0.047 seconds (000:00:00) (all OK)

C:\tmp\collision>mkdir result-256

C:\tmp\collision>cd result-256

C:\tmp\collision\result-256>..\zpaqfranz.exe x ..\baad-2.zpaqf
zpaqfranz v58.10o-JIT-GUI-L,HW BLAKE3,SHA1/2,SFX64 v55.1,(2023-10-01)
franz:-noconsole
../baad-2.zpaqf:
1 versions, 3 files, 1.982 bytes (1.94 KB)
Extract 1.280 bytes (1.25 KB) in 2 files (1 folders) / 8 T

0.032 seconds (000:00:00) (all OK)

C:\tmp\collision\result-256>openssl dgst -sha256 baad\*
SHA256(baad\messageA)= 3ead211681cec93d265c8ac123dd062e105408cebf82fa6e2b126f4f40bcb88c
SHA256(baad\messageB)= 3ead211681cec93d265c8ac123dd062e105408cebf82fa6e2b126f4f40bcb88c

collision-example.zip

fcorbelli commented 11 months ago

In the attached experimental file you will see a zpaqfranz immune to SHA-1 collisions

BUT

no more backward compatible exp01.zip

ghost commented 11 months ago

Personally, I would not want to sacrifice backward compatibility, and it's hard to believe that it would be impossible to keep it:

Intuitively, to have "immunity" you just have to store the file or fragment for which you know that the two different checksums don't match -- which just means that you have to avoid "deduplication", nothing more. I can't imagine that the original format would not allow that.
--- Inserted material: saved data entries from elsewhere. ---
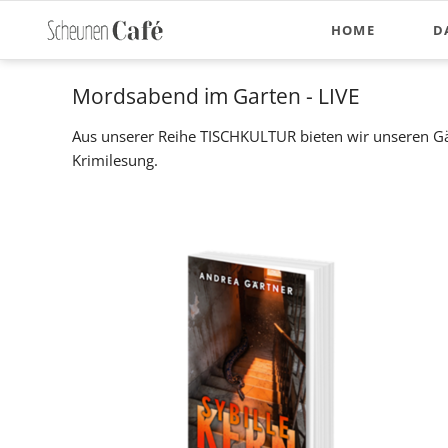
HOME
D
Mordsabend im Garten - LIVE
Aus unserer Reihe TISCHKULTUR bieten wir unseren G
Krimilesung.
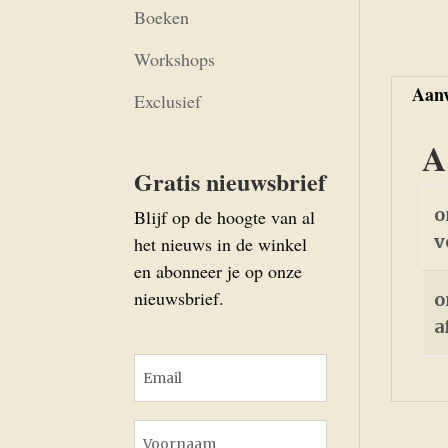
Boeken
Workshops
Aanv
Exclusief
A
Gratis nieuwsbrief
o
Blijf op de hoogte van al
v
het nieuws in de winkel
en abonneer je op onze
nieuwsbrief.
o
a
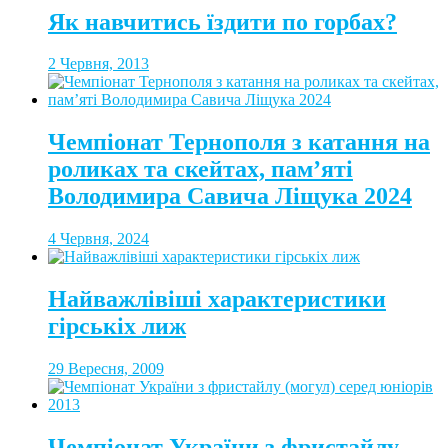
Як навчитись їздити по горбах?
2 Червня, 2013
Чемпіонат Тернополя з катання на
роликах та скейтах, пам’яті
Володимира Савича Ліщука 2024
4 Червня, 2024
Найважлівіші характеристики
гірськіх лиж
29 Вересня, 2009
Чемпіонат України з фристайлу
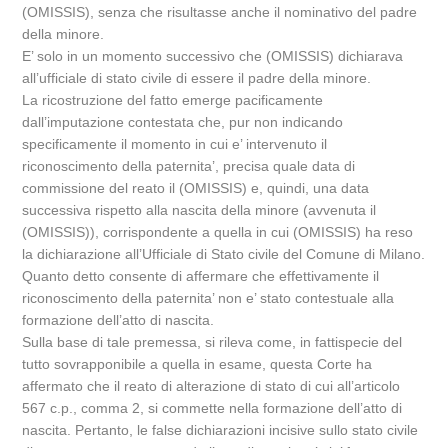
(OMISSIS), senza che risultasse anche il nominativo del padre
della minore.
E’ solo in un momento successivo che (OMISSIS) dichiarava
all’ufficiale di stato civile di essere il padre della minore.
La ricostruzione del fatto emerge pacificamente
dall’imputazione contestata che, pur non indicando
specificamente il momento in cui e’ intervenuto il
riconoscimento della paternita’, precisa quale data di
commissione del reato il (OMISSIS) e, quindi, una data
successiva rispetto alla nascita della minore (avvenuta il
(OMISSIS)), corrispondente a quella in cui (OMISSIS) ha reso
la dichiarazione all’Ufficiale di Stato civile del Comune di Milano.
Quanto detto consente di affermare che effettivamente il
riconoscimento della paternita’ non e’ stato contestuale alla
formazione dell’atto di nascita.
Sulla base di tale premessa, si rileva come, in fattispecie del
tutto sovrapponibile a quella in esame, questa Corte ha
affermato che il reato di alterazione di stato di cui all’articolo
567 c.p., comma 2, si commette nella formazione dell’atto di
nascita. Pertanto, le false dichiarazioni incisive sullo stato civile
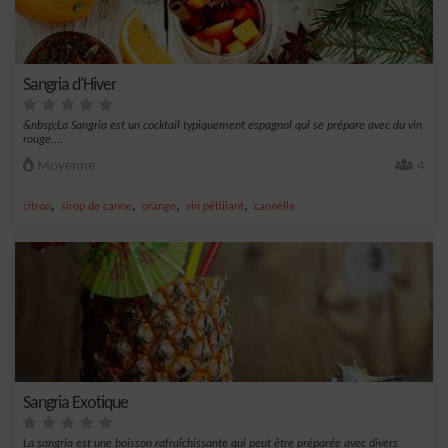
Sangria d'Hiver
&nbsp;La Sangria est un cocktail typiquement espagnol qui se prépare avec du vin
rouge,...
Moyenne
4
,
,
,
,
citron
sirop de canne
orange
vin pétillant
cannelle
Sangria Exotique
La sangria est une boisson rafraîchissante qui peut être préparée avec divers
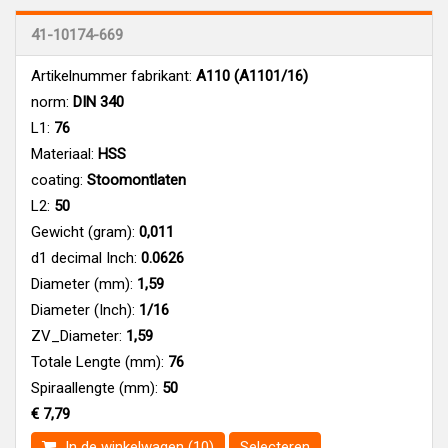
41-10174-669
Artikelnummer fabrikant:
A110 (A1101/16)
norm:
DIN 340
L1:
76
Materiaal:
HSS
coating:
Stoomontlaten
L2:
50
Gewicht (gram):
0,011
d1 decimal Inch:
0.0626
Diameter (mm):
1,59
Diameter (Inch):
1/16
ZV_Diameter:
1,59
Totale Lengte (mm):
76
Spiraallengte (mm):
50
€ 7,79
In de winkelwagen (10)
Selecteren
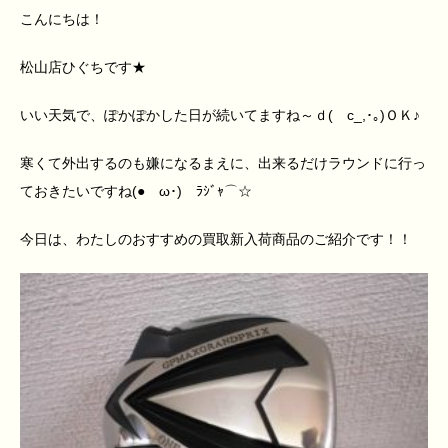
こんにちは！
松山店ひぐちです★
いい天気で、ぽかぽかした日が続いてますね～ｄ(ゝc_,･｡)ＯＫ♪
寒くて外出するのも嫌になるまえに、出来るだけラウンドに行っ
ておきたいですね(●ゝω･)ゞﾗｼﾞｬ⌒☆
今日は、わたしのおすすめの買取新入荷商品のご紹介です！！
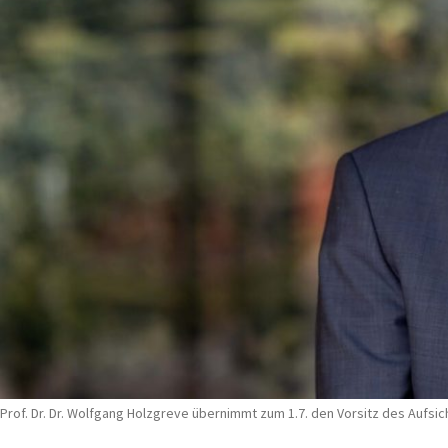
Prof. Dr. Dr. Wolfgang Holzgreve übernimmt zum 1.7. den Vorsitz des Aufsic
fcorbelli commented 11 months ago

Personally, I would not want to sacrifice backward compatibility,

Neither me 😄

and it's hard to believe that it would be impossible to keep it:

It is

Intuitively, to have "immunity" you just have to store the file or fragment for which you know that the two different checksums don't match -- which just means that you have to avoid "deduplication", nothing more. I can't imagine that the original format would not allow that.

You do NOT know that don't match UNTIL you already store in the archive the colliding files, whose fragments can be referenced from another "legit" one

Therefore...

0) you cannot "grow" the space for the hash (20 bytes, that's all), neither use another one (just like EXP01) 1) you have to create another fake transaction logically deleting the "collisionated" files (wasting space) 2) cannot (easily) turn off the deduplicator, unless you want to make a new hacked-entry-file (a lot of work). If the file is big, you "trash" a lot of space 3) you must READ AGAIN all colliding files, XORING (!!!) to "trick" SHA-1 collision, store again, and keep a new hacked entry file (!!!) to be XORted again when restored. The result is just the same (storing every byte, no deduplication at all)

A really hell of a work, and reaaaalllyyyy slow

EXP01 does not use SHA-1, but XXH3 (+ optional CRC-32) as hasher Everything else is the same

fcorbelli commented 11 months ago

The compatibility problem concerns the inability to store a different code for each fragment. For example, a CRC-32. In this case you would have a different equality condition than now

Today

if

SHA-1(frammento1)==SHA-1(frammento2) => frammento1==frammento2

There is no space, in the archive formato, to store (for example) 4 more bytes for each fragment, to do

if

(SHA-1(frammento1)==SHA-1(frammento2))

AND

(CRC-32(frammento1)==CRC-32(frammento2))

=> frammento1==frammento2

Increasing the size from today's 20 bytes would make zpaq totally incompatible. At that point we might as well increase it to 32, or better yet to fixed but variable length (a couple of bits to specify its length in bytes, e.g. 20,32,36,64), and change hash algorithm altogether (e.g. SHA-256, SHA-256 with CRC32, SHA-256+SHA-3 (!))

ghost commented 11 months ago

There is no space, in the archive formato, to store (for example) 4 more bytes for each fragment, to do

You don't need to store more than 4 bytes for each fragment, you can store "real" sha1 for all normal fragments and you can store an adjusted sha1 value for the conflicting fragment. The conflict can be known during the process of the archive creation by maintaining additional checksum, and that is what your program already does?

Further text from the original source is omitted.